WHAT NEEDS TO BE DONE: Your job here is to restate every record exactly, pictures excluded.
◇ ◇ ◇
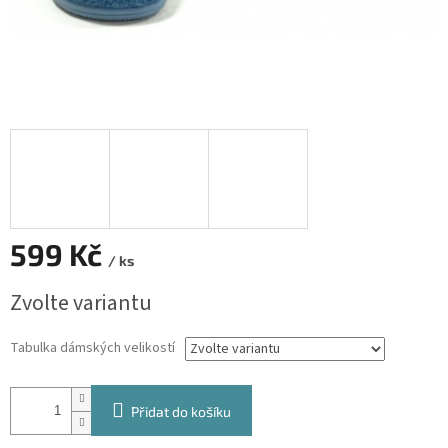
599 Kč
/ ks
Měrná
Zvolte variantu
cena:
Tabulka dámských velikostí
Přidat do košíku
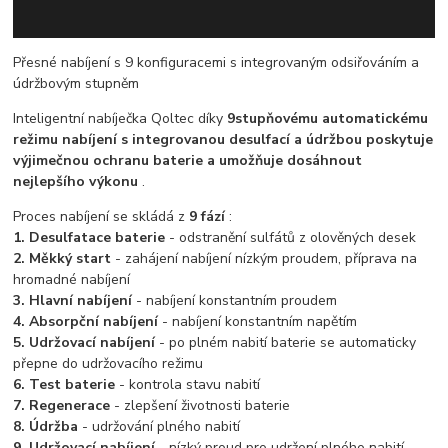
Přesné nabíjení s 9 konfiguracemi s integrovaným odsiřováním a
údržbovým stupněm
Inteligentní nabíječka Qoltec díky
9stupňovému automatickému
režimu nabíjení s integrovanou desulfací a údržbou poskytuje
výjimečnou ochranu baterie a umožňuje dosáhnout
nejlepšího výkonu
.
Proces nabíjení se skládá z
9 fází
:
1. Desulfatace baterie
- odstranění sulfátů z olověných desek
2. Měkký start
- zahájení nabíjení nízkým proudem, příprava na
hromadné nabíjení
3. Hlavní nabíjení
- nabíjení konstantním proudem
4. Absorpční nabíjení
- nabíjení konstantním napětím
5. Udržovací nabíjení
- po plném nabití baterie se automaticky
přepne do udržovacího režimu
6. Test baterie
- kontrola stavu nabití
7. Regenerace
- zlepšení životnosti baterie
8. Údržba
- udržování plného nabití
9. Udržovací nabíjení
- nízký proud pro udržení plného nabití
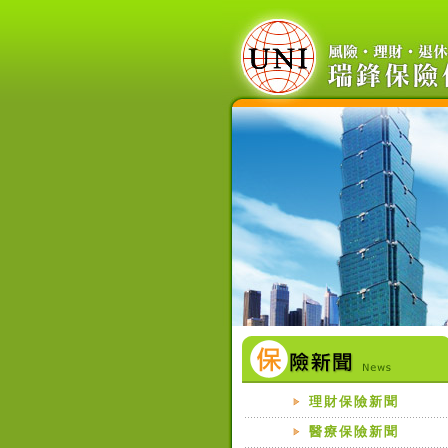
理財保險新聞
醫療保險新聞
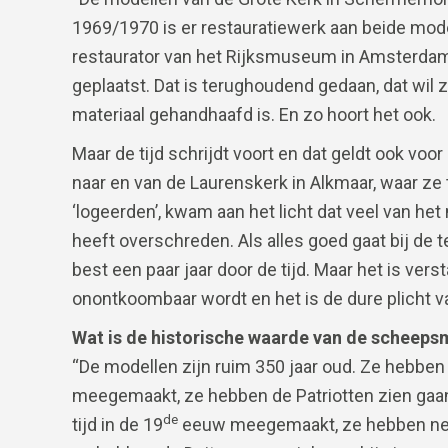
1969/1970 is er restauratiewerk aan beide mod
restaurator van het Rijksmuseum in Amsterdam,
geplaatst. Dat is terughoudend gedaan, dat wil 
materiaal gehandhaafd is. En zo hoort het ook.
Maar de tijd schrijdt voort en dat geldt ook voo
naar en van de Laurenskerk in Alkmaar, waar ze
‘logeerden’, kwam aan het licht dat veel van h
heeft overschreden. Als alles goed gaat bij de 
best een paar jaar door de tijd. Maar het is ver
onontkoombaar wordt en het is de dure plicht v
Wat is de historische waarde van de scheep
“De modellen zijn ruim 350 jaar oud. Ze hebben
meegemaakt, ze hebben de Patriotten zien gaa
de
tijd in de 19
eeuw meegemaakt, ze hebben neer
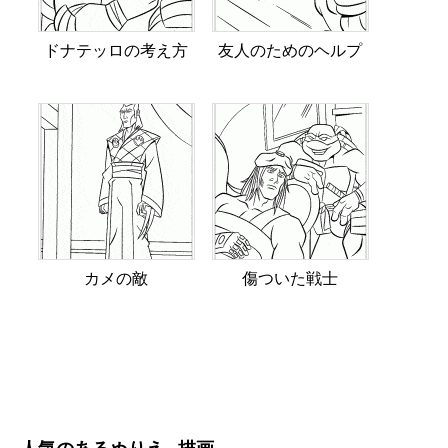
ドナテッロの考え方
友人のためのヘルプ
カメの敵
傷ついた戦士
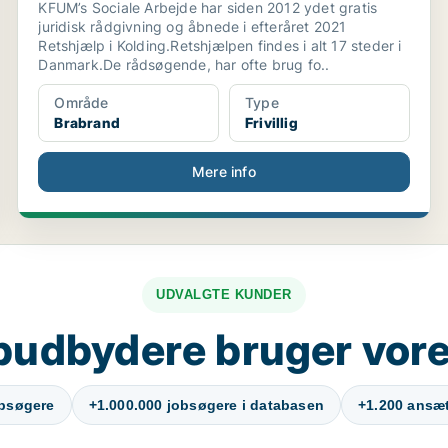
KFUM’s Sociale Arbejde har siden 2012 ydet gratis
juridisk rådgivning og åbnede i efteråret 2021
Retshjælp i Kolding.Retshjælpen findes i alt 17 steder i
Danmark.De rådsøgende, har ofte brug fo..
Område
Type
Brabrand
Frivillig
Mere info
UDVALGTE KUNDER
budbydere bruger vore
obsøgere
+1.000.000 jobsøgere i databasen
+1.200 ansætt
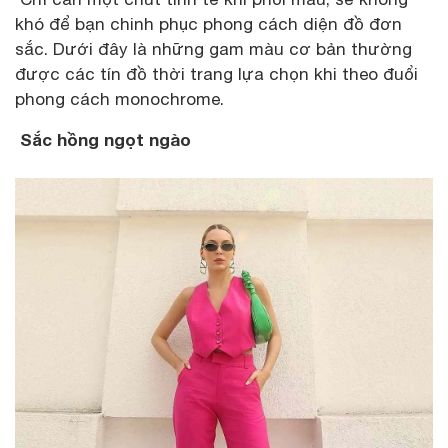
khó để bạn chinh phục phong cách diện đồ đơn
sắc. Dưới đây là những gam màu cơ bản thường
được các tín đồ thời trang lựa chọn khi theo đuổi
phong cách monochrome.
Sắc hồng ngọt ngào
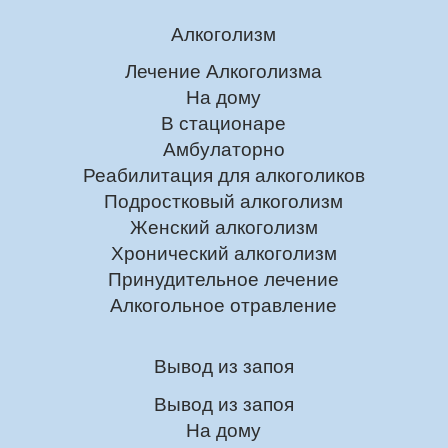
Алкоголизм
Лечение Алкоголизма
На дому
В стационаре
Амбулаторно
Реабилитация для алкоголиков
Подростковый алкоголизм
Женский алкоголизм
Хронический алкоголизм
Принудительное лечение
Алкогольное отравление
Вывод из запоя
Вывод из запоя
На дому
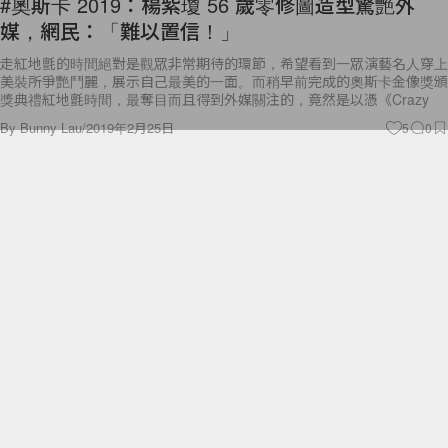
走紅地氈的時間絕對是觀眾非常期待的環節，希望看到一眾演藝名人穿上
美裝所爭艷鬥麗，展示自己最美的一面。而稍早前完成的奧斯卡金像獎頒
獎典禮紅地氈時間，最奪目而且得到外媒關注的，竟然是以憑《Crazy
By
Bunny Lau
/
2019年2月25日
5
0
Fashion
搶盡女星風采！2019 奧斯卡紅地毯最「美」造型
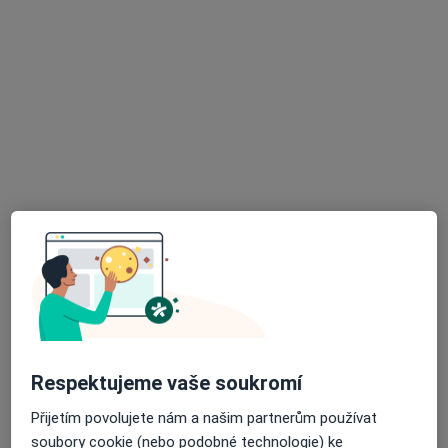
Mgr. Cyril Kunšta
Psycholog
3 názory
Kpt. Jaroše 2000, Tábor
•
Mapa
Nemocnice Tábor, a.s. - Psychiatrie - Psychologická Ambulance
Tento specialista nenabízí online rezervaci termínu na této adrese.
Rezervovat termín
Respektujeme vaše soukromí
Přijetím povolujete nám a našim partnerům používat
soubory cookie (nebo podobné technologie) ke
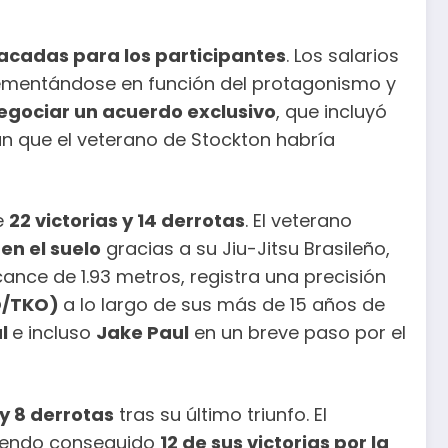
tacadas para los participantes
. Los salarios
rementándose en función del protagonismo y
egociar un acuerdo exclusivo
, que incluyó
an que el veterano de Stockton habría
e
22 victorias y 14 derrotas
. El veterano
en el suelo
gracias a su Jiu-Jitsu Brasileño,
cance de 1.93 metros, registra una precisión
KO/TKO)
a lo largo de sus más de 15 años de
al
e incluso
Jake Paul
en un breve paso por el
 y 8 derrotas
tras su último triunfo. El
iendo conseguido
12 de sus victorias por la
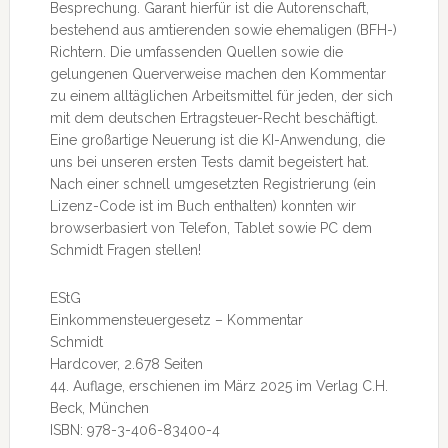
Besprechung. Garant hierfür ist die Autorenschaft,
bestehend aus amtierenden sowie ehemaligen (BFH-)
Richtern. Die umfassenden Quellen sowie die
gelungenen Querverweise machen den Kommentar
zu einem alltäglichen Arbeitsmittel für jeden, der sich
mit dem deutschen Ertragsteuer-Recht beschäftigt.
Eine großartige Neuerung ist die KI-Anwendung, die
uns bei unseren ersten Tests damit begeistert hat.
Nach einer schnell umgesetzten Registrierung (ein
Lizenz-Code ist im Buch enthalten) konnten wir
browserbasiert von Telefon, Tablet sowie PC dem
Schmidt Fragen stellen!
EStG
Einkommensteuergesetz – Kommentar
Schmidt
Hardcover, 2.678 Seiten
44. Auflage, erschienen im März 2025 im Verlag C.H.
Beck, München
ISBN: 978-3-406-83400-4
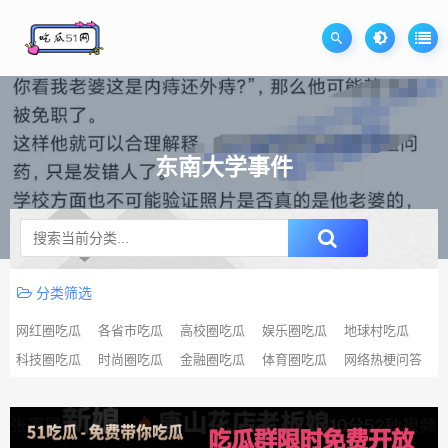
东南大学事件
升级SVIP无限免费下载
分类筛选
网红圈吃瓜
各省市吃瓜
高校圈吃瓜
娱乐圈吃瓜
地球村吃瓜
科技圈吃瓜
时尚圈吃瓜
金融圈吃瓜
体育圈吃瓜
网络热梗问答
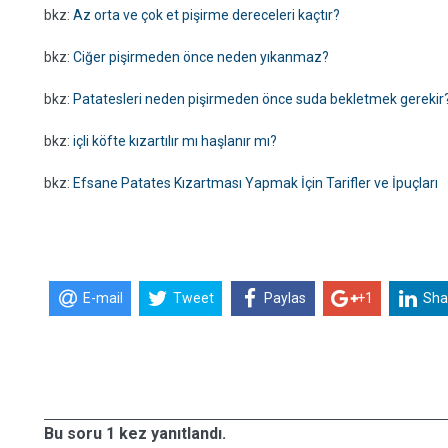
bkz:
Az orta ve çok et pişirme dereceleri kaçtır?
bkz:
Ciğer pişirmeden önce neden yıkanmaz?
bkz:
Patatesleri neden pişirmeden önce suda bekletmek gerekir
bkz:
içli köfte kızartılır mı haşlanır mı?
bkz:
Efsane Patates Kızartması Yapmak İçin Tarifler ve İpuçları
E-mail
Tweet
Paylas
+1
Sha
Bu soru 1 kez yanıtlandı.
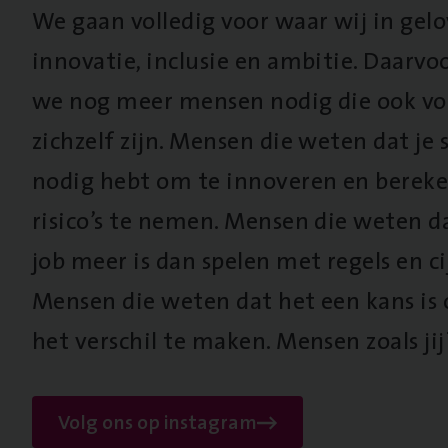
We gaan volledig voor waar wij in gel
innovatie, inclusie en ambitie. Daarv
we nog meer mensen nodig die ook vo
zichzelf zijn. Mensen die weten dat je s
nodig hebt om te innoveren en berek
risico’s te nemen. Mensen die weten d
job meer is dan spelen met regels en cij
Mensen die weten dat het een kans is
het verschil te maken. Mensen zoals jij
Volg ons op instagram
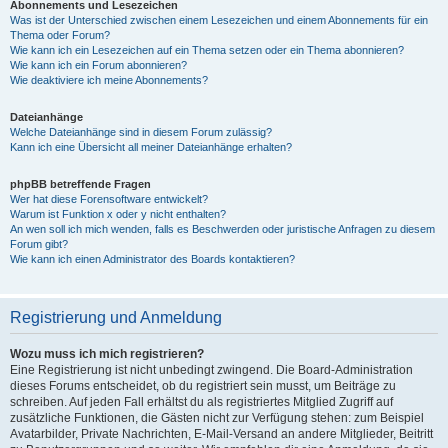
Abonnements und Lesezeichen
Was ist der Unterschied zwischen einem Lesezeichen und einem Abonnements für ein
Thema oder Forum?
Wie kann ich ein Lesezeichen auf ein Thema setzen oder ein Thema abonnieren?
Wie kann ich ein Forum abonnieren?
Wie deaktiviere ich meine Abonnements?
Dateianhänge
Welche Dateianhänge sind in diesem Forum zulässig?
Kann ich eine Übersicht all meiner Dateianhänge erhalten?
phpBB betreffende Fragen
Wer hat diese Forensoftware entwickelt?
Warum ist Funktion x oder y nicht enthalten?
An wen soll ich mich wenden, falls es Beschwerden oder juristische Anfragen zu diesem
Forum gibt?
Wie kann ich einen Administrator des Boards kontaktieren?
Registrierung und Anmeldung
Wozu muss ich mich registrieren?
Eine Registrierung ist nicht unbedingt zwingend. Die Board-Administration
dieses Forums entscheidet, ob du registriert sein musst, um Beiträge zu
schreiben. Auf jeden Fall erhältst du als registriertes Mitglied Zugriff auf
zusätzliche Funktionen, die Gästen nicht zur Verfügung stehen: zum Beispiel
Avatarbilder, Private Nachrichten, E-Mail-Versand an andere Mitglieder, Beitritt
◇ ◇ ◇
EXPECTED ANSWER:
599 Kč
/ ks
Měrná
Zvolte variantu
cena:
Tabulka dámských velikostí
Přidat do košíku
Přesné nabíjení s 9 konfiguracemi s integrovaným odsiřováním a
údržbovým stupněm
Inteligentní nabíječka Qoltec díky
9stupňovému automatickému
režimu nabíjení s integrovanou desulfací a údržbou poskytuje
výjimečnou ochranu baterie a umožňuje dosáhnout
nejlepšího výkonu
.
Proces nabíjení se skládá z
9 fází
:
1. Desulfatace baterie
- odstranění sulfátů z olověných desek
2. Měkký start
- zahájení nabíjení nízkým proudem, příprava na
hromadné nabíjení
3. Hlavní nabíjení
- nabíjení konstantním proudem
4. Absorpční nabíjení
- nabíjení konstantním napětím
5. Udržovací nabíjení
- po plném nabití baterie se automaticky
přepne do udržovacího režimu
6. Test baterie
- kontrola stavu nabití
7. Regenerace
- zlepšení životnosti baterie
8. Údržba
- udržování plného nabití
9. Udržovací nabíjení
- nízký proud pro udržení plného nabití
理財保險新聞
醫療保險新聞
1969/1970 is er restauratiewerk aan beide mod
restaurator van het Rijksmuseum in Amsterdam,
geplaatst. Dat is terughoudend gedaan, dat wil 
materiaal gehandhaafd is. En zo hoort het ook.
Maar de tijd schrijdt voort en dat geldt ook voo
naar en van de Laurenskerk in Alkmaar, waar ze
‘logeerden’, kwam aan het licht dat veel van h
heeft overschreden. Als alles goed gaat bij de 
best een paar jaar door de tijd. Maar het is ver
onontkoombaar wordt en het is de dure plicht v
Wat is de historische waarde van de scheep
“De modellen zijn ruim 350 jaar oud. Ze hebben
meegemaakt, ze hebben de Patriotten zien gaa
de
tijd in de 19
eeuw meegemaakt, ze hebben neer
ドナテッロの考え方
友人のためのヘルプ
カメの敵
傷ついた戦士
KFUM’s Sociale Arbejde har siden 2012 ydet gratis
juridisk rådgivning og åbnede i efteråret 2021
Retshjælp i Kolding.Retshjælpen findes i alt 17 steder i
Danmark.De rådsøgende, har ofte brug fo..
Område
Type
Brabrand
Frivillig
Mere info
UDVALGTE KUNDER
budbydere bruger vore
obsøgere
+1.000.000 jobsøgere i databasen
+1.200 ansætt
khó để bạn chinh phục phong cách diện đồ đơn
sắc. Dưới đây là những gam màu cơ bản thường
được các tín đồ thời trang lựa chọn khi theo đuổi
phong cách monochrome.
Sắc hồng ngọt ngào
Алкоголизм
Лечение Алкоголизма
На дому
В стационаре
Амбулаторно
Реабилитация для алкоголиков
Подростковый алкоголизм
Женский алкоголизм
Хронический алкоголизм
Принудительное лечение
Алкогольное отравление
Вывод из запоя
Вывод из запоя
На дому
走紅地氈的時間絕對是觀眾非常期待的環節，希望看到一眾演藝名人穿上
美裝所爭艷鬥麗，展示自己最美的一面。而稍早前完成的奧斯卡金像獎頒
獎典禮紅地氈時間，最奪目而且得到外媒關注的，竟然是以憑《Crazy
By
Bunny Lau
/
2019年2月25日
5
0
Fashion
搶盡女星風采！2019 奧斯卡紅地毯最「美」造型
Mgr. Cyril Kunšta
Psycholog
3 názory
Kpt. Jaroše 2000, Tábor
•
Mapa
Nemocnice Tábor, a.s. - Psychiatrie - Psychologická Ambulance
Tento specialista nenabízí online rezervaci termínu na této adrese.
Rezervovat termín
Respektujeme vaše soukromí
Přijetím povolujete nám a našim partnerům používat
soubory cookie (nebo podobné technologie) ke
tacadas para los participantes
. Los salarios
rementándose en función del protagonismo y
egociar un acuerdo exclusivo
, que incluyó
an que el veterano de Stockton habría
e
22 victorias y 14 derrotas
. El veterano
en el suelo
gracias a su Jiu-Jitsu Brasileño,
cance de 1.93 metros, registra una precisión
KO/TKO)
a lo largo de sus más de 15 años de
al
e incluso
Jake Paul
en un breve paso por el
 y 8 derrotas
tras su último triunfo. El
iendo conseguido
12 de sus victorias por la
Besprechung. Garant hierfür ist die Autorenschaft,
bestehend aus amtierenden sowie ehemaligen (BFH-)
Richtern. Die umfassenden Quellen sowie die
gelungenen Querverweise machen den Kommentar
zu einem alltäglichen Arbeitsmittel für jeden, der sich
mit dem deutschen Ertragsteuer-Recht beschäftigt.
Eine großartige Neuerung ist die KI-Anwendung, die
uns bei unseren ersten Tests damit begeistert hat.
Nach einer schnell umgesetzten Registrierung (ein
Lizenz-Code ist im Buch enthalten) konnten wir
browserbasiert von Telefon, Tablet sowie PC dem
Schmidt Fragen stellen!
EStG
Einkommensteuergesetz – Kommentar
Schmidt
Hardcover, 2.678 Seiten
44. Auflage, erschienen im März 2025 im Verlag C.H.
Beck, München
ISBN: 978-3-406-83400-4
东南大学事件
升级SVIP无限免费下载
分类筛选
网红圈吃瓜
各省市吃瓜
高校圈吃瓜
娱乐圈吃瓜
地球村吃瓜
科技圈吃瓜
时尚圈吃瓜
金融圈吃瓜
体育圈吃瓜
网络热梗问答
bkz:
Az orta ve çok et pişirme dereceleri kaçtır?
bkz:
Ciğer pişirmeden önce neden yıkanmaz?
bkz:
Patatesleri neden pişirmeden önce suda bekletmek gerekir
bkz:
içli köfte kızartılır mı haşlanır mı?
bkz:
Efsane Patates Kızartması Yapmak İçin Tarifler ve İpuçları
E-mail
Tweet
Paylas
+1
Sha
Bu soru 1 kez yanıtlandı.
We gaan volledig voor waar wij in gel
innovatie, inclusie en ambitie. Daarv
we nog meer mensen nodig die ook vo
zichzelf zijn. Mensen die weten dat je s
nodig hebt om te innoveren en berek
risico’s te nemen. Mensen die weten d
job meer is dan spelen met regels en cij
Mensen die weten dat het een kans is
het verschil te maken. Mensen zoals jij
Volg ons op instagram
Abonnements und Lesezeichen
Was ist der Unterschied zwischen einem Lesezeichen und einem Abonnements für ein
Thema oder Forum?
Wie kann ich ein Lesezeichen auf ein Thema setzen oder ein Thema abonnieren?
Wie kann ich ein Forum abonnieren?
Wie deaktiviere ich meine Abonnements?
Dateianhänge
Welche Dateianhänge sind in diesem Forum zulässig?
Kann ich eine Übersicht all meiner Dateianhänge erhalten?
phpBB betreffende Fragen
Wer hat diese Forensoftware entwickelt?
Warum ist Funktion x oder y nicht enthalten?
An wen soll ich mich wenden, falls es Beschwerden oder juristische Anfragen zu diesem
Forum gibt?
Wie kann ich einen Administrator des Boards kontaktieren?
Registrierung und Anmeldung
Wozu muss ich mich registrieren?
Eine Registrierung ist nicht unbedingt zwingend. Die Board-Administration
dieses Forums entscheidet, ob du registriert sein musst, um Beiträge zu
schreiben. Auf jeden Fall erhältst du als registriertes Mitglied Zugriff auf
zusätzliche Funktionen, die Gästen nicht zur Verfügung stehen: zum Beispiel
Avatarbilder, Private Nachrichten, E-Mail-Versand an andere Mitglieder, Beitritt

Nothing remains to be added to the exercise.